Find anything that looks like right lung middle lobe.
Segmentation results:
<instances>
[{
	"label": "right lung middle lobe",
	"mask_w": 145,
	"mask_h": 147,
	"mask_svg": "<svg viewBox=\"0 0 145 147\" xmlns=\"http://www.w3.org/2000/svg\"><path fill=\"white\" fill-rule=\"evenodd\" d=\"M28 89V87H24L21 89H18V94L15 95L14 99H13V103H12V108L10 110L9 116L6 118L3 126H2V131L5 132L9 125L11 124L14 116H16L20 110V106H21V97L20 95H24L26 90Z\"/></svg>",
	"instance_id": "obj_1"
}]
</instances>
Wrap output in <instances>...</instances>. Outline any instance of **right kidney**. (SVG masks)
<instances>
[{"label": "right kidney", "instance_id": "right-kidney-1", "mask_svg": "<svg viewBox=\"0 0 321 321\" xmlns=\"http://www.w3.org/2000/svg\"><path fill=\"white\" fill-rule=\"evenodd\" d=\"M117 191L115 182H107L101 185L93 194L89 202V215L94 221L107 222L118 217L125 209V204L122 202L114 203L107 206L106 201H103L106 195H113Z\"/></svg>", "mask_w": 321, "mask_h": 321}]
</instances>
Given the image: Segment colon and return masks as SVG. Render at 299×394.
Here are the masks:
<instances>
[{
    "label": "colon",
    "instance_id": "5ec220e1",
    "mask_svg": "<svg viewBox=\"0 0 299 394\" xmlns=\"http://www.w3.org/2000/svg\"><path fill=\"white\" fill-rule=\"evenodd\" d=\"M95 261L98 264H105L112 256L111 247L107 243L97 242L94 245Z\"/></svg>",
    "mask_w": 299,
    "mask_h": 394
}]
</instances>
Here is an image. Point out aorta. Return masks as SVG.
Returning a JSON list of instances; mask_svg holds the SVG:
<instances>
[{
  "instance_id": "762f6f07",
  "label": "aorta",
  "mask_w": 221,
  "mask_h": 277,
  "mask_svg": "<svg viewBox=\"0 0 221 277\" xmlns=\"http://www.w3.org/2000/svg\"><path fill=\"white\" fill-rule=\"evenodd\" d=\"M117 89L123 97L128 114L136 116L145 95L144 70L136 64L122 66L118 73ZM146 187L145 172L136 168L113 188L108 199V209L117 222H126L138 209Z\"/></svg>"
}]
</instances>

——

WORK INSTRUCTION: From the line that holds "Here is an image." down to the last line of the material, copy every line exactly and add nothing.

PROBLEM SOLUTION:
Here is an image. Point out aorta. Return masks as SVG.
Returning a JSON list of instances; mask_svg holds the SVG:
<instances>
[{
  "instance_id": "762f6f07",
  "label": "aorta",
  "mask_w": 221,
  "mask_h": 277,
  "mask_svg": "<svg viewBox=\"0 0 221 277\" xmlns=\"http://www.w3.org/2000/svg\"><path fill=\"white\" fill-rule=\"evenodd\" d=\"M117 89L123 97L128 114L136 116L145 95L144 70L136 64L122 66L118 73ZM146 187L145 172L136 168L113 188L108 199V209L117 222H126L138 209Z\"/></svg>"
}]
</instances>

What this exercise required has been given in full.